Toda ação custeada com recursos da TDC, seja de desapropriação ou de preservação, compete com outros projetos de interesse público pelos recursos gerados pela concessão onerosa de potencial construtivo nas zonas mais valorizadas da cidade. Trata-se aqui, portanto, de um problema de gestão pública de um estoque de recursos (potencial construtivo adicional) limitado por natureza. Quanto mais projetos de preservação do patrimônio a municipalidade financiar com recursos "da TDC", menos projetos de urbanização social ela poderá financiar com recursos "da OODC" – pela simples razão de que a fonte desses recursos é a mesma!

Repartir os recursos da outorga onerosa de potencial construtivo entre diversos projetos, com suas respectivas modalidades de execução, é uma operação ao mesmo tempo técnica e política de planejamento urbanístico, similar à definição do orçamento municipal – e que, aliás, deveria fazer parte dele.

A Transferência de Potencial Construtivo definida como manejo público do estoque de potencial construtivo definido na Lei de Uso e Ocupação do Solo é uma técnica que até certo ponto se confundiria, no marco da legislação brasileira, com o instituto da Operação Urbana Consorciada. Mas isso não constitui surpresa. Afinal, a OUC também é uma modalidade de aplicação dos recursos da concessão onerosa de potencial construtivo.
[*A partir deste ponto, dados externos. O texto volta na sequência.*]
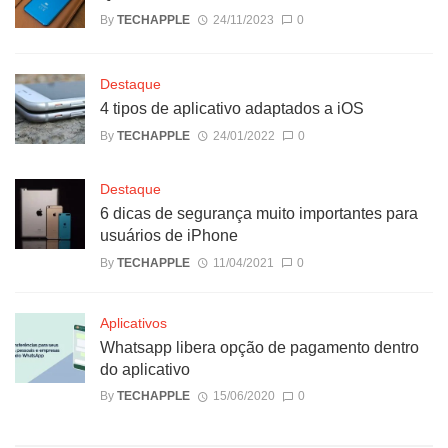
By
TECHAPPLE
24/11/2023
0
Destaque
4 tipos de aplicativo adaptados a iOS
By
TECHAPPLE
24/01/2022
0
Destaque
6 dicas de segurança muito importantes para
usuários de iPhone
By
TECHAPPLE
11/04/2021
0
Aplicativos
Whatsapp libera opção de pagamento dentro
do aplicativo
By
TECHAPPLE
15/06/2020
0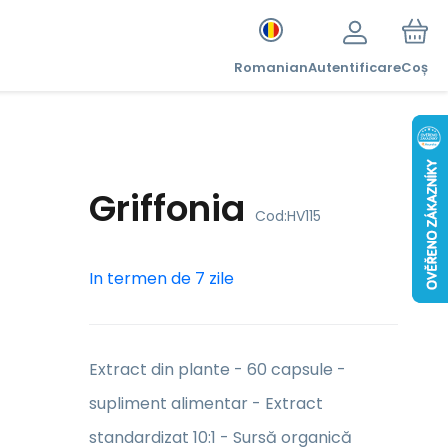
Romanian
Autentificare
Coș
Griffonia
Cod:
HV115
In termen de 7 zile
Extract din plante - 60 capsule -
supliment alimentar - Extract
standardizat 10:1 - Sursă organică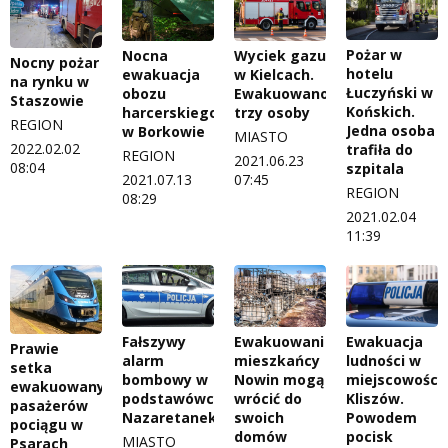
Pożar w
Nocna
Wyciek gazu
Nocny pożar
hotelu
ewakuacja
w Kielcach.
na rynku w
Łuczyński w
obozu
Ewakuowano
Staszowie
Końskich.
harcerskiego
trzy osoby
REGION
Jedna osoba
w Borkowie
MIASTO
2022.02.02
trafiła do
REGION
2021.06.23
08:04
szpitala
2021.07.13
07:45
REGION
08:29
2021.02.04
11:39
Fałszywy
Ewakuowani
Ewakuacja
Prawie
alarm
mieszkańcy
ludności w
setka
bombowy w
Nowin mogą
miejscowości
ewakuowanych
podstawówce
wrócić do
Kliszów.
pasażerów
Nazaretanek
swoich
Powodem
pociągu w
domów
pocisk
MIASTO
Psarach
Mas isso é assunto para outro artigo.

sexta-feira, 1 de fevereiro de 2008

O melhor do vôlei brasileiro não paga os gastos do Pan

Rexona jogando no Tijuca Tenis Clube
Em janeiro de 2008, as partidas mais importantes do calendário anual do voleibol feminino nacional no Rio de Janeiro, entre o Rexona/Rio de Janeiro e o Finasa/Osasco, com excelente transmissão pela TV a cabo, estavam sendo disputadas... no Ginásio do Maracanãzinho, recém-reformado para os Jogos Panamericanos de 2007? Na novíssima Arena Olímpica do Complexo Desportivo do autódromo, especialmente construída para os Jogos Panamericanos? Não, Rio de Janeiro e Osasco se enfrentavam... no ginásio do Tijuca Tênis Clube, que existe há mais de 30 anos!!!

Pergunta-se: por que o ginásio do Tijuca não serviu para os Jogos Panamericanos se ele é do tamanho do vôlei feminino profissional brasileiro? Dito de outra forma: por que os organizadores dos Jogos impõem às cidades e países construir equipamentos esportivos que não têm como sustentar? Que espécie de vantagens as cidades auferem com essa espécie de investimento? Quem ganha e quem perde com esse tipo de “negócio olímpico”?